Tuba valkyrie

Scientific classification
- Kingdom: Animalia
- Phylum: Mollusca
- Class: Gastropoda
- Infraclass: "Lower Heterobranchia"
- Superfamily: Mathildoidea
- Family: Mathildidae
- Genus: Tuba (gastropod) (A. W. B. Powell, 1971)
- Synonyms: Gegania valkyrie A. W. B. Powell, 1971 (superseded combination)

= Tuba valkyrie =

Genus of gastropods

Tuba is a genus of sea snails, marine gastropod mollusks in the family Mathildidae.

==Description==
The shellof the holotype measures 14.25 mm in height and 9.0 mm in width.

(Original description) The shell is broadly conical, thin, and white, with gently rounded whorls that become broadly but only weakly angulated at the periphery of the body whorl. The aperture is squarish and possesses a thin outer lip, while the columella forms a straight, vertical pillar with a thin, broadly reflected outer edge that becomes slightly effuse basally.

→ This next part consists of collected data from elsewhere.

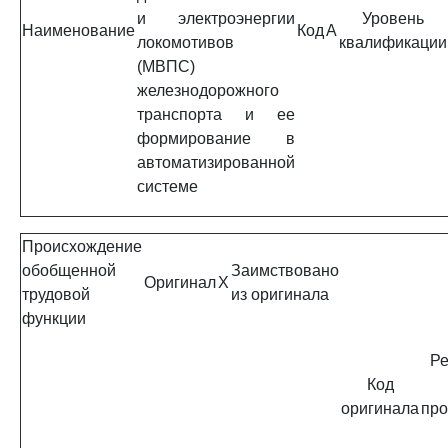
и электроэнергии
Уровень
Наименование
Код
A
локомотивов
квалификации
(МВПС)
железнодорожного
транспорта и ее
формирование в
автоматизированной
системе
Происхождение
обобщенной
Заимствовано
Оригинал
X
трудовой
из оригинала
функции
Ре
Код
оригинала
про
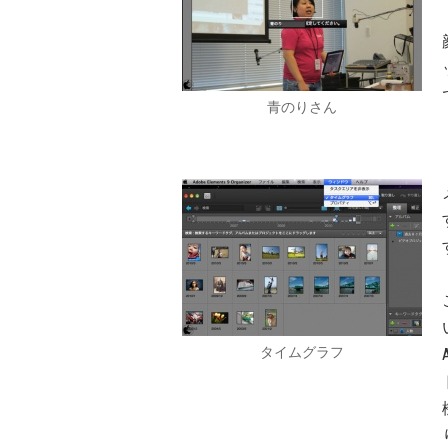
青のりさん
タイムグラフ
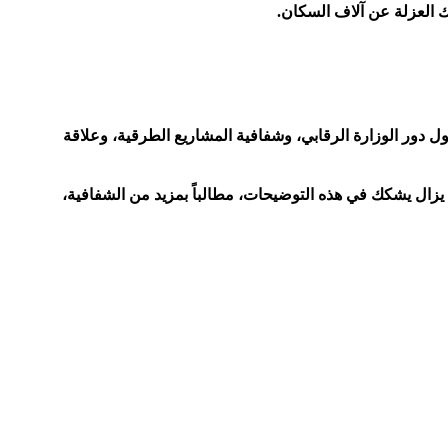
ك العزلة عن آلاف السكان.
ول دور الوزارة الرقابي، وشفافية المشاريع الطرقية، وعلاقة
 يزال يشكك في هذه التوضيحات، مطالباً بمزيد من الشفافية،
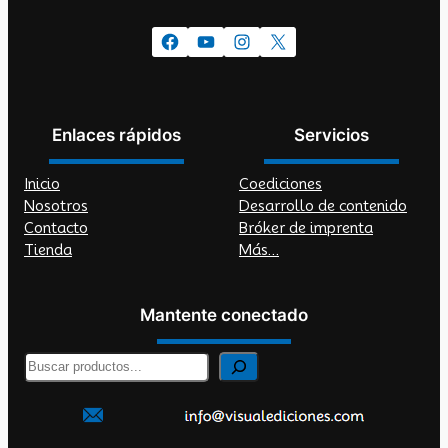
Facebook
YouTube
Instagram
X
Enlaces rápidos
Servicios
Inicio
Coediciones
Nosotros
Desarrollo de contenido
Contacto
Bróker de imprenta
Tienda
Más…
Mantente conectado
B
u
s
c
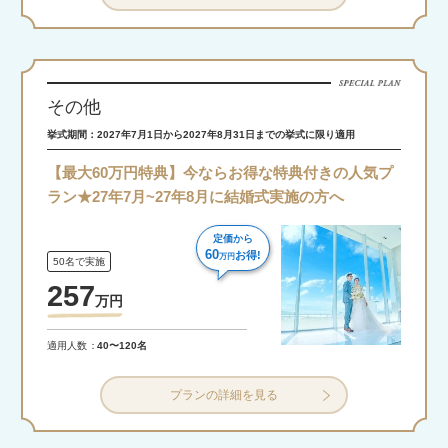
その他
挙式期間：2027年7月1日から2027年8月31日までの挙式に限り適用
【最大60万円特典】今ならお得な特典付きの人気プ
ラン★27年7月~27年8月に結婚式実施の方へ
定価から
60
お得!
万円
50名で実施
257
万
円
適用人数
40〜120名
プランの詳細を見る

The protoconch is small, planorbid, and strongly tilted, comprising approximately one whorl. The post-nuclear whorls bear a delicate spiral sculpture. Early whorls display four narrow spiral cords above a weak angulation situated at less than one-third of the whorl height, together with two stronger cords below it. Additional cords arise through interpolation, increasing the number to eight above and four below the angulation on the penultimate whorl.

Numerous fine axial threads cross the entire shell surface and weakly crenulate the spiral cords. Stronger corded sculpture extends across the base, which remains imperforate.

==Distribution==
This marine species occurs in the Indo-West Pacific and off New Caledonia and New Zealand (North island).